Qui peut refuser de bonnes coquilles Saint-Jacques ? Vous les trouverez sur la carte de nombreux restaurants, sans avoir à vous rendre dans un port de mer, où elles ont plus de chances de figurer au menu. Comme vous le savez, nous avons tendance à manger des fruits de mer de la côte, même s’il s’agit de crevettes argentines ou de petits calmars de l’océan Indien.

Savourez-les, bien sûr.
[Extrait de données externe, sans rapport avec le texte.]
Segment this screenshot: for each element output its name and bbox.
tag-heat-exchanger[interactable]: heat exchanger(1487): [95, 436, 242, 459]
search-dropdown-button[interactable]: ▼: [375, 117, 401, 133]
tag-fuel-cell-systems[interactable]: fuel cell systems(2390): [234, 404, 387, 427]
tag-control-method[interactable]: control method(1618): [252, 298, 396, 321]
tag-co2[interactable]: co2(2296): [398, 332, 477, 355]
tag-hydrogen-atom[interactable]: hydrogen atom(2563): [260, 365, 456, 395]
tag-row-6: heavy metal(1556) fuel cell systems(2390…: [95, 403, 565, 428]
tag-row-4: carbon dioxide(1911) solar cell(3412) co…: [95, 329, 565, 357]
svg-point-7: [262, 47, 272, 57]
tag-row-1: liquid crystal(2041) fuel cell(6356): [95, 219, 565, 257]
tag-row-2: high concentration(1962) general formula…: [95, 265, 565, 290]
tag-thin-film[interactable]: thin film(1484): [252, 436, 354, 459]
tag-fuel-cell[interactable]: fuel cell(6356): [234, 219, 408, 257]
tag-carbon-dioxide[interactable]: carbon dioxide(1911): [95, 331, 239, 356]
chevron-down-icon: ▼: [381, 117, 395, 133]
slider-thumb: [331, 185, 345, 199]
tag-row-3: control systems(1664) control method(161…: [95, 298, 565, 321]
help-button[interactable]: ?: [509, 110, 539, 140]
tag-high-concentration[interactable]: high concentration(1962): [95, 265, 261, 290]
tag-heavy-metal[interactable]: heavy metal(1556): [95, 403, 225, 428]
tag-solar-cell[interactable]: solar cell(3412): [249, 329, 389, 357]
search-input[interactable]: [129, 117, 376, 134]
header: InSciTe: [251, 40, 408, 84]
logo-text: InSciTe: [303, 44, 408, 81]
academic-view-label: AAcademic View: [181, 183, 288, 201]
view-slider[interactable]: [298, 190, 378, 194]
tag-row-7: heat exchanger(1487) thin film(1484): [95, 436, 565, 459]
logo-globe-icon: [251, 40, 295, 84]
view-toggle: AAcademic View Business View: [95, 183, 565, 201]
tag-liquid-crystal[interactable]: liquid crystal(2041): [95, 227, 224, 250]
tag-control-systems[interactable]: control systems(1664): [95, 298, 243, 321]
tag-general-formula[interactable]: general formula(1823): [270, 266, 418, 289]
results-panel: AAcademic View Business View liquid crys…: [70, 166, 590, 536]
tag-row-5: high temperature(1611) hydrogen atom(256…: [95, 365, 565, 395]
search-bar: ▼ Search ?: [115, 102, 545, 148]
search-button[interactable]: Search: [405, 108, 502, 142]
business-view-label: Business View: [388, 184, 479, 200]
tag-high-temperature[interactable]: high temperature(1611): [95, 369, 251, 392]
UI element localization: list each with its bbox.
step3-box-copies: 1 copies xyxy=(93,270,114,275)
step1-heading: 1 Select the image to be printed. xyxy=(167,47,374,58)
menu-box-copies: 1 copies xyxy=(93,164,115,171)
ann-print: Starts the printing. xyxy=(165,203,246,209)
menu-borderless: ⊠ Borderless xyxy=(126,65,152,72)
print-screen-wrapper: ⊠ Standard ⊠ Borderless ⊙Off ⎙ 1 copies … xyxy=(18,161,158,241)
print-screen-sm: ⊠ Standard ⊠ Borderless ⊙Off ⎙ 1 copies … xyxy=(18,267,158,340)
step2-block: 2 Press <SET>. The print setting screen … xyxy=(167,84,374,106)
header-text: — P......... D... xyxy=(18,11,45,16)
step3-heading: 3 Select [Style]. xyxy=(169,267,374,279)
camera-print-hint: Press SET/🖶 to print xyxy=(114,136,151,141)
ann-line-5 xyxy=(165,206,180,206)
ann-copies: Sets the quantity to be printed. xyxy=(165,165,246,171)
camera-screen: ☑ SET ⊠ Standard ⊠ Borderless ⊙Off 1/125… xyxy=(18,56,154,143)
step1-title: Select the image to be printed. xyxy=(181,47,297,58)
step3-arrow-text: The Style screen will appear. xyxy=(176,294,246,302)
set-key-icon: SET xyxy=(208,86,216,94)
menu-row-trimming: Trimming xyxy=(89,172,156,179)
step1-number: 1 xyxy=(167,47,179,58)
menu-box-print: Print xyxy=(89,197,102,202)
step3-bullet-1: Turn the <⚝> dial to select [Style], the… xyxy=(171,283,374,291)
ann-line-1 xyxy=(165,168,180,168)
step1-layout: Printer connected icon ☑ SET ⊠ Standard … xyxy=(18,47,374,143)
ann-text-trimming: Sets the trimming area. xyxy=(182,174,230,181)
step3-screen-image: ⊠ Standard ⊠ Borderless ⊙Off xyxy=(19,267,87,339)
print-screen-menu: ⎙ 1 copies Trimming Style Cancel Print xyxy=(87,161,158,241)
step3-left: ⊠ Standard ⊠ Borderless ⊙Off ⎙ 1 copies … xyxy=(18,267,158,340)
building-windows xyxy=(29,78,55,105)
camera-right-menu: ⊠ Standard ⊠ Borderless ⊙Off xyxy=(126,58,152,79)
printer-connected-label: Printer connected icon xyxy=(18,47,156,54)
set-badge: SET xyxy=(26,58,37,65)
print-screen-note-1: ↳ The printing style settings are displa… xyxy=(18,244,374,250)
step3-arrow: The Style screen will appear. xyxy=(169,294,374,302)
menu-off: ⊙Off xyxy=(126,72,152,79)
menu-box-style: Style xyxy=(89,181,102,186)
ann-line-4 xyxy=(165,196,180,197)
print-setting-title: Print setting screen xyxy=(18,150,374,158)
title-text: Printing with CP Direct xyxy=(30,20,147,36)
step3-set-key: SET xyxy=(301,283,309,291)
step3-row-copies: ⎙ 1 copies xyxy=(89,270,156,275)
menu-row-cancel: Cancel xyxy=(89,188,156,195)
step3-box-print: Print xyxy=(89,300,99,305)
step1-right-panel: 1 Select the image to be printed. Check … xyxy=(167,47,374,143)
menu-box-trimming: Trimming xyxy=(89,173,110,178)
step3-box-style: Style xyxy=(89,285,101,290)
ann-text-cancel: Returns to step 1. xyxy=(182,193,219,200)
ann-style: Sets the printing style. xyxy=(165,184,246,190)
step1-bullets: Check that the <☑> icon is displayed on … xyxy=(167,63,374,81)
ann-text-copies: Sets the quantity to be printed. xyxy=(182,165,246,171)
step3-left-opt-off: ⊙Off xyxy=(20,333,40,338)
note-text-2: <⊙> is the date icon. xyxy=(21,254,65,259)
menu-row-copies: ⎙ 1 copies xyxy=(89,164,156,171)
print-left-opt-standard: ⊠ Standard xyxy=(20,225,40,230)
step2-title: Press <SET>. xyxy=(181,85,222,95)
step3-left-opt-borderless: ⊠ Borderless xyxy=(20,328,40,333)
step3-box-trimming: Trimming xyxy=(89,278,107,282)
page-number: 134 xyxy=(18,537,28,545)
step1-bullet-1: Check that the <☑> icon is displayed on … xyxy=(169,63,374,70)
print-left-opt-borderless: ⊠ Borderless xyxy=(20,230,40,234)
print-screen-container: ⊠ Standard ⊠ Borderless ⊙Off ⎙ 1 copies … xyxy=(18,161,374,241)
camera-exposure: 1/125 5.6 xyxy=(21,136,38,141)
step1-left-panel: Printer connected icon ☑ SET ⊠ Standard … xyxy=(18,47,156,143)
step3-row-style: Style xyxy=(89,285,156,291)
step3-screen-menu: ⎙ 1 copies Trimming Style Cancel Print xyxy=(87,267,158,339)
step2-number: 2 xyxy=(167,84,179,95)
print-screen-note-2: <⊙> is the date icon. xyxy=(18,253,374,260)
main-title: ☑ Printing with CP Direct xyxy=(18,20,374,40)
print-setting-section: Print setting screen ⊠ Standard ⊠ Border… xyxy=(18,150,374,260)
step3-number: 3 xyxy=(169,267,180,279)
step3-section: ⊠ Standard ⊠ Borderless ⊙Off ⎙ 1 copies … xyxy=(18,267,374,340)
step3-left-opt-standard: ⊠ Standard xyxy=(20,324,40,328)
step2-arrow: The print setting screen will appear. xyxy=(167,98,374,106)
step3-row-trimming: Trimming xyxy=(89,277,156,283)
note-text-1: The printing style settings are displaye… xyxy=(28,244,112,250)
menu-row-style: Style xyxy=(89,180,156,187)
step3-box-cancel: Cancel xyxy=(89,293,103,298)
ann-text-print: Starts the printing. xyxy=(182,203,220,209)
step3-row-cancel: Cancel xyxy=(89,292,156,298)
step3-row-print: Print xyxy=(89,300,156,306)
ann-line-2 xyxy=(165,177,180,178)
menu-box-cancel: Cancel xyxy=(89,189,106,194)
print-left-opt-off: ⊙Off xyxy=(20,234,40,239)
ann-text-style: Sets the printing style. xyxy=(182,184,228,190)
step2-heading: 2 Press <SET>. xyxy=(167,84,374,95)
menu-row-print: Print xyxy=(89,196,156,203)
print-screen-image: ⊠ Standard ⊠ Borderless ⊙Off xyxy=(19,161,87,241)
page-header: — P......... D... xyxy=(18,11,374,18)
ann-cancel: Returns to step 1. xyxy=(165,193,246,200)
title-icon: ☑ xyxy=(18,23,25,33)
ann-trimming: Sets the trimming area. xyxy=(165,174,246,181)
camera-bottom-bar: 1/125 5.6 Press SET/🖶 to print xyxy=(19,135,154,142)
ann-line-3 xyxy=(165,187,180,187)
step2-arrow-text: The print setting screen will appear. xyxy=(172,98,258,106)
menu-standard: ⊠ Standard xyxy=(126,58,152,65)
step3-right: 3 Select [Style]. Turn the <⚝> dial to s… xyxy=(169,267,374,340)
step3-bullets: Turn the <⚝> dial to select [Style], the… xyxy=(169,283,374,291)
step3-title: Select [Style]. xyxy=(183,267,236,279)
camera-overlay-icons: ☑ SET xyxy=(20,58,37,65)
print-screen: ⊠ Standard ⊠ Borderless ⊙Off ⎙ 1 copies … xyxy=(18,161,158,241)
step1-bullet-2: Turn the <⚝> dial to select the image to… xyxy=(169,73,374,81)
Mais ce ne sont certainement pas des coquilles Saint-Jacques.

Il s’agit d’une fraude très répandue. J’en ai fait personnellement l’expérience dans tous les restaurants de Galice et de Madrid où j’en ai commandé. Mais comme l’expérience personnelle est insuffisante en science, tournons-nous vers littérature pour étayer leur propos : des chercheurs de l’université d’Oviedo l’ont testé dans vingt restaurants, qu’ils ont tous testés, et dans de nombreux produits emballés.

Vous commandez des coquilles Saint-Jacques, un produit typique des estuaires galiciens, et on vous apporte des coquilles Saint-Jacques du Pacifique, un bivalve qui vient de l’autre côté du monde. Les coquilles Saint-Jacques savoureuses sont rares et donc chères. Les coquilles Saint-Jacques du Pacifique, moins savoureuses, sont très abondantes et moins chères. Un cochon dans un poke.

Il s’agit de deux espèces différentes, de qualité différente, bien qu’elles appartiennent à la même famille, les coquilles Saint-Jacques. Si vous apprenez à reconnaître les espèces de cette famille, vous saurez ce que vous mangez. Et vous pourrez découvrir la fraude par vous-même.

Sommaire

Coquilles Saint-Jacques

Nous reconnaissons cette famille de mollusques bivalves parce qu’elle comprend la célèbre coquille Saint-Jacques, Pecten jacobaeus.

Une fois de plus, nous retrouvons les noms scientifiques incontournables : Pectenpour la structure en peigne de la coquille, et jacobeuscomme symbole de Santiago. Tous ceux qui ont fait Le Chemin ou faites le plein d’énergie au stations-service la concha identifie les coquilles Saint-Jacques.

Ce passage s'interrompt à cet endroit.